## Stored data
=== Section Start ===

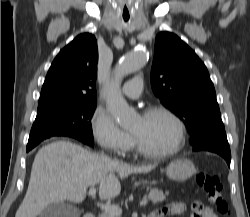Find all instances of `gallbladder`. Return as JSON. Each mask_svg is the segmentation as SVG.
<instances>
[{
    "label": "gallbladder",
    "mask_w": 250,
    "mask_h": 217,
    "mask_svg": "<svg viewBox=\"0 0 250 217\" xmlns=\"http://www.w3.org/2000/svg\"><path fill=\"white\" fill-rule=\"evenodd\" d=\"M39 217H80V210L65 202L53 203L45 207Z\"/></svg>",
    "instance_id": "bac80fb5"
}]
</instances>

=== Section End ===

## Task brief
Please repeat each record exactly and keep every picture out of the copy.

## Response to the exercise
Find all instances of `gallbladder`. Return as JSON. Each mask_svg is the segmentation as SVG.
<instances>
[{
    "label": "gallbladder",
    "mask_w": 250,
    "mask_h": 217,
    "mask_svg": "<svg viewBox=\"0 0 250 217\" xmlns=\"http://www.w3.org/2000/svg\"><path fill=\"white\" fill-rule=\"evenodd\" d=\"M39 217H80V210L65 202L53 203L45 207Z\"/></svg>",
    "instance_id": "bac80fb5"
}]
</instances>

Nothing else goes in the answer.